Who are these people and why should I care?
This is a good and useful and ask-worthy question a lot of people have when sitting in a theatre. If they’re watching a certain kind of thing, a classic or naïve realist play, for example, and I don’t mean naïve in the pejorative sense of ‘primitive’ but in the philosophical tradition of seeing things pretty much as they are, as available to common sense, you know, as being representations reliably attached to some reality, then what we’re asking is “who are these people being represented and why should I care?” If we’re watching something a little more self-conscious, something that more openly articulates the artificial connection between representation and that being represented, then we might shift the question somewhere different: “who are these people putting on this show and why should I care about them?” In any case, it’s not that uncommon to sit (or stand) there wondering at whose behest you’re supposed to be paying attention and for what reason they deserve it when you could be at home watching The Wire.
I used the word ‘articulate’ in that mid-strength ramble for a reason: the question “Who are these people and why should I care?” is really two questions articulated in the way a truck cab is articulated to its trailer.

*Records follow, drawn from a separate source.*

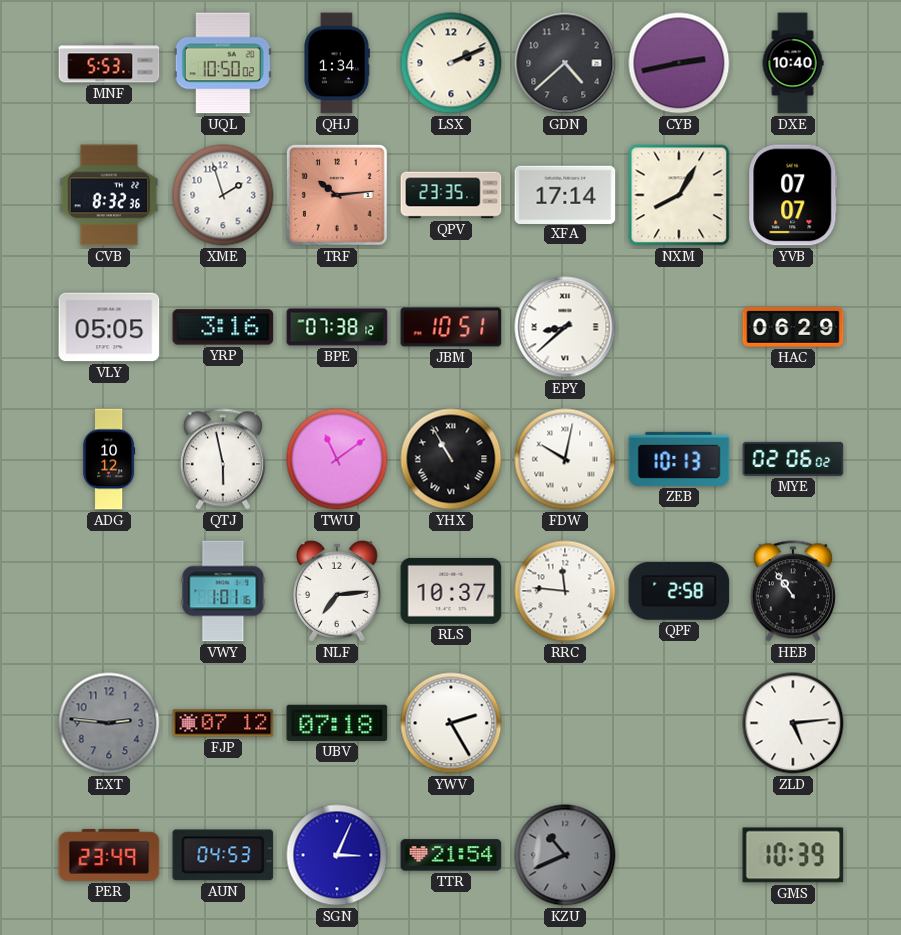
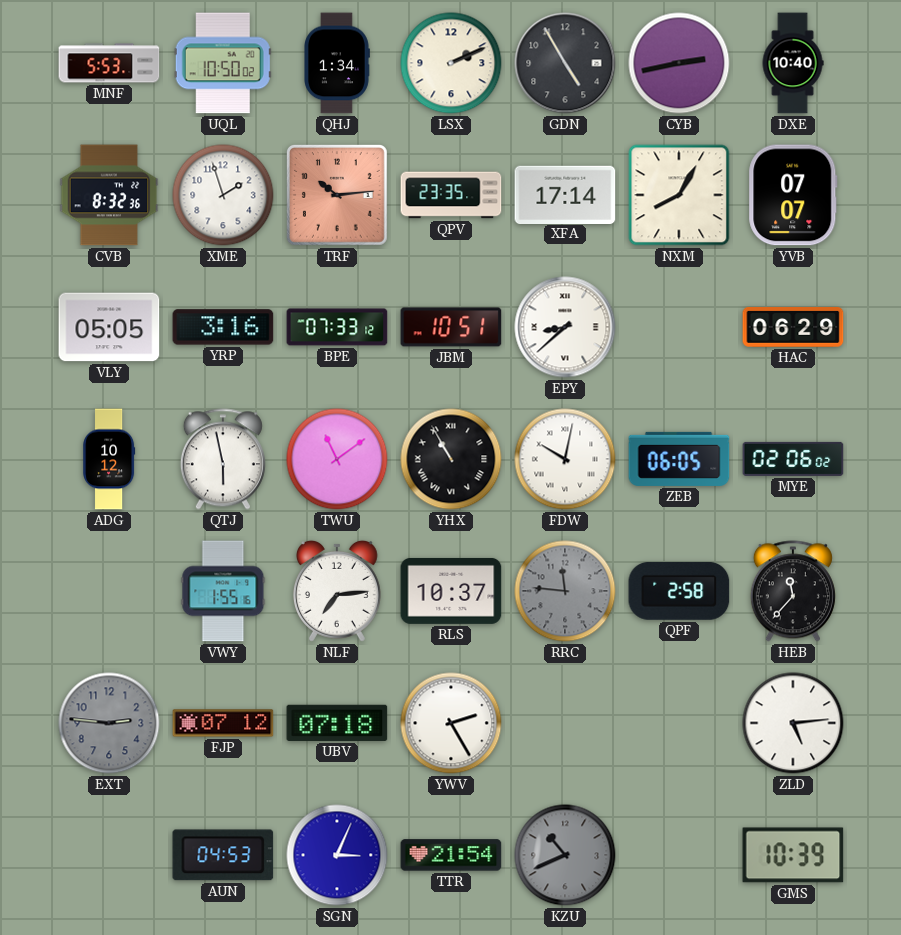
GDN: 4:38 -> 4:55
BPE: 07:38 -> 07:33
ZEB: 10:13 -> 06:05
VWY: 1:01 -> 1:55
RRC dial: white -> grey
HEB: 10:54 -> 11:37
PER: 23:49 -> none
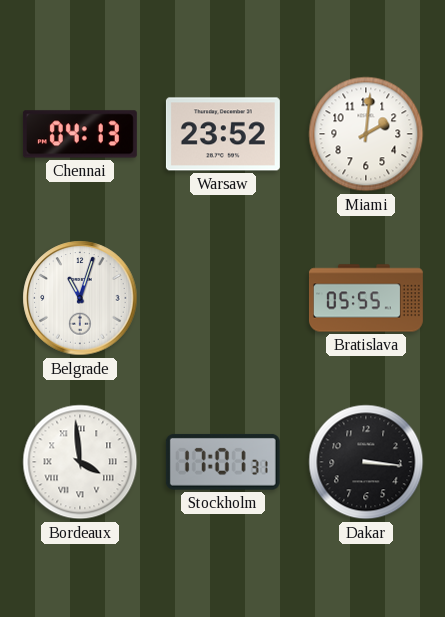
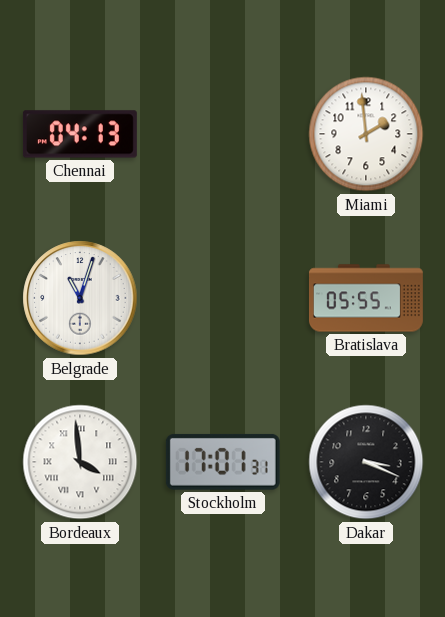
Warsaw: 23:52 -> none
Miami: 2:01 -> 1:59
Dakar: 3:16 -> 3:19
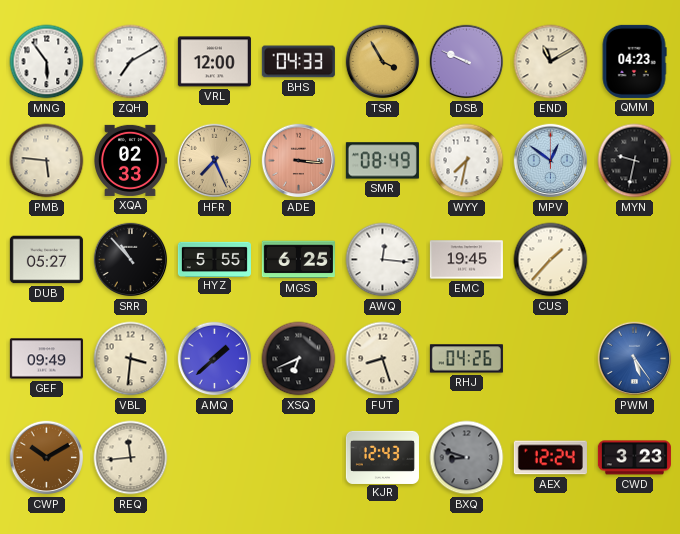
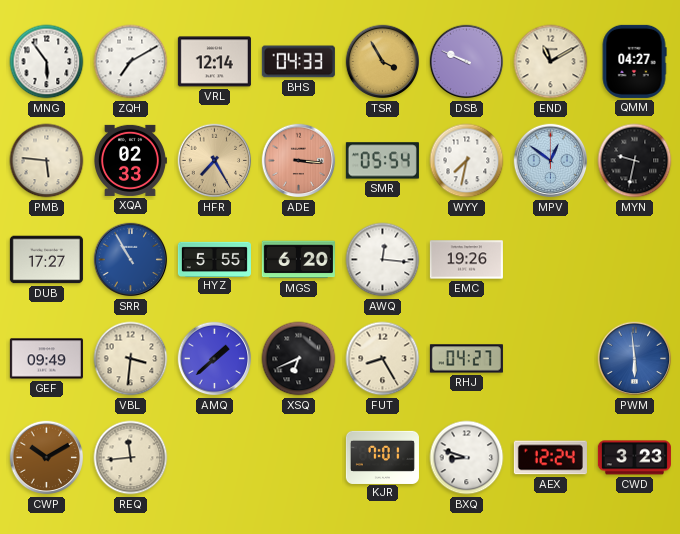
VRL: 12:00 -> 12:14
QMM: 04:23 -> 04:27
HFR: 7:26 -> 7:25
SMR: 08:49 -> 05:54
DUB: 05:27 -> 17:27
SRR: 10:53 -> 10:55
SRR dial: black -> blue
MGS: 6:25 -> 6:20
EMC: 19:45 -> 19:26
CUS: 1:37 -> none
FUT: 8:27 -> 8:25
RHJ: 04:26 -> 04:27
PWM: 5:24 -> 5:59
KJR: 12:43 -> 7:01
BXQ dial: grey -> white
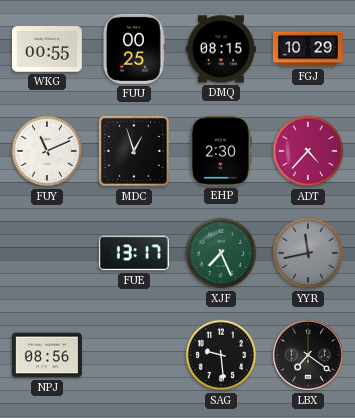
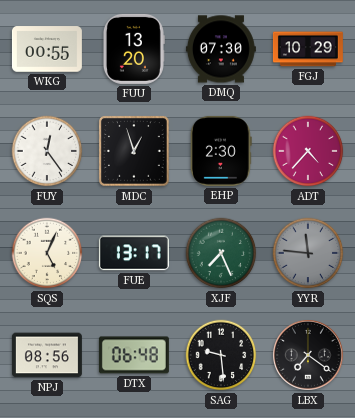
FUU: 00:25 -> 13:20
DMQ: 08:15 -> 07:30
FUY: 11:11 -> 12:24
SQS: none -> 5:04
YYR: 11:43 -> 11:46
DTX: none -> 06:48
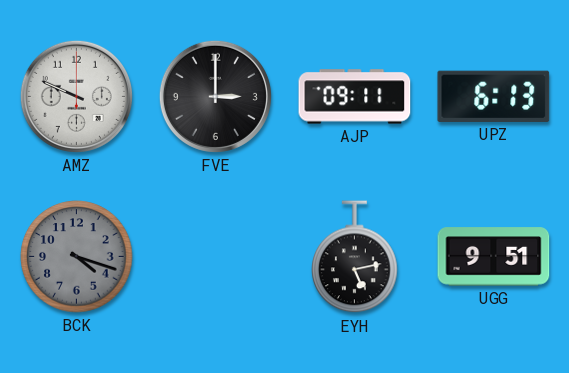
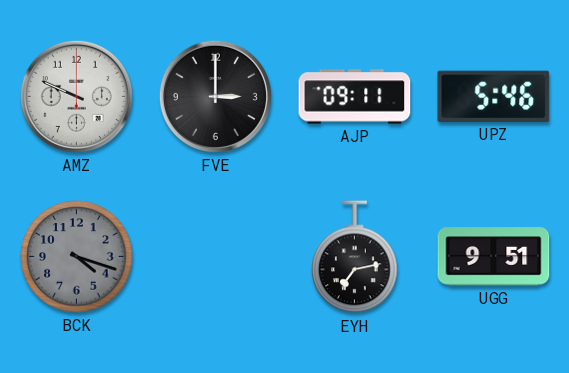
UPZ: 6:13 -> 5:46
EYH: 5:13 -> 7:13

What theatre has a long and very successful tradition of doing is making that articulation seem natural – the trailer of “why we should care” is hauled along by the engine of “who are these people?” Our answer to the first often dictates our answer to the second. When we determine who we’re watching (self-absorbed bourgeois characters, or self-obsessed students trying to reinvent theatre, or a talent-free writer looking for acceptance, or a piece of brie placed on a toilet lid in a Brunswick warehouse) our response to that becomes our response to the why-we-should-care thing.
But is that the only way? It certainly seems to explain so much of the world beyond theatre. It’s how the modern prison operates in society. Who are these people? Bad people. Why should I care? I shouldn’t. Who are these people? Whinging artists/corporate fat-cats/philistines who can’t appreciate art. Why should I care? See above.
You can debate these write-offs, but it’s harder to defend the compassionate rights of someone when the answer to “who?” is “I don’t know”. There are a lot of people in the world that we don’t really care about because we have no idea who they are, in any sense. We don’t have an idea of them. We don’t have an identity for them. They’re no one. Why should we care? Where the hell is Madagascar?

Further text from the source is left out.